What is being asked: Look through the entries below for the string "років", and copy each line where it is found.

Source records:
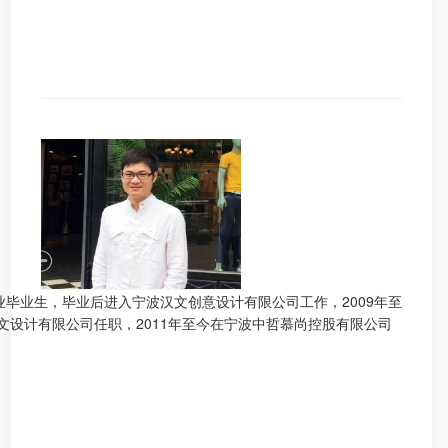
毕业生，毕业后进入宁波汉文创意设计有限公司工作，2009年至
汉文设计有限公司任职，2011年至今在宁波中哲慕尚控股有限公司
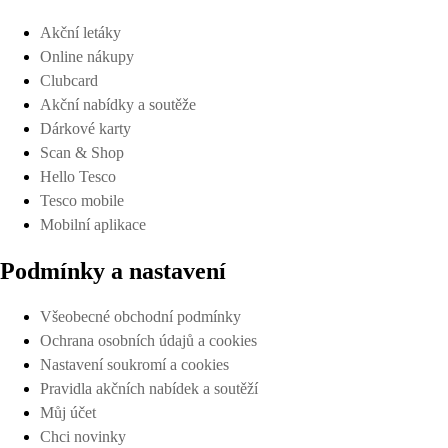
Akční letáky
Online nákupy
Clubcard
Akční nabídky a soutěže
Dárkové karty
Scan & Shop
Hello Tesco
Tesco mobile
Mobilní aplikace
Podmínky a nastavení
Všeobecné obchodní podmínky
Ochrana osobních údajů a cookies
Nastavení soukromí a cookies
Pravidla akčních nabídek a soutěží
Můj účet
Chci novinky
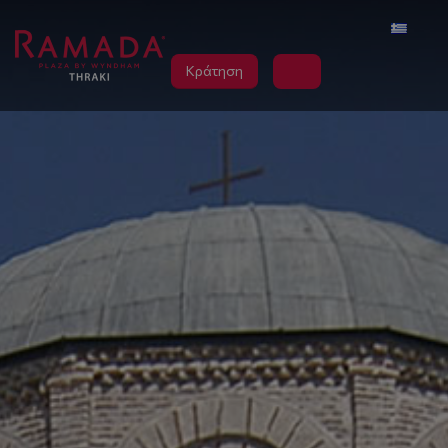
Κράτηση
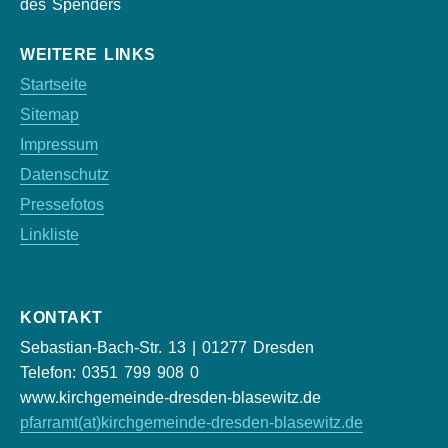
des Spenders
WEITERE LINKS
Startseite
Sitemap
Impressum
Datenschutz
Pressefotos
Linkliste
KONTAKT
Sebastian-Bach-Str. 13 | 01277 Dresden
Telefon: 0351 799 908 0
www.kirchgemeinde-dresden-blasewitz.de
pfarramt(at)kirchgemeinde-dresden-blasewitz.de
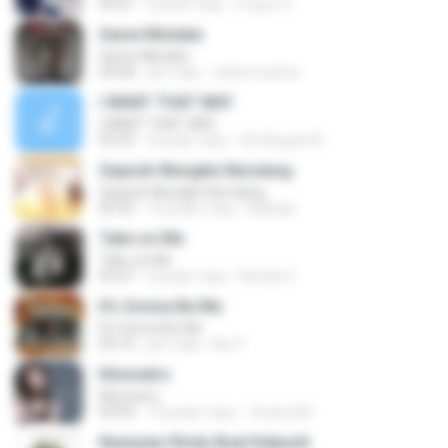
03:51
2 роки тому
Prayut S.
Same Mistake
Same Mistake
04:58
рік тому
celene santos
I WANT THAT WAY
I WANT THAT WAY
03:35
9 років тому
Siti Aisyah M.
Sejarah Mungkin Berulang
Sejarah Mungkin Berulang
05:22
10 років тому
Baihaqi
Take on Me
Take on Me
03:47
5 років тому
Renato F.
It's Gonna Be Me
It's Gonna Be Me
03:14
рік тому
Nur F.
Kilometro
Kilometro
03:09
10 років тому
Jhoana M.
Nyanyian Rindu Buat Kekasih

Output below:
9 років тому
10 років тому
5 років тому
10 років тому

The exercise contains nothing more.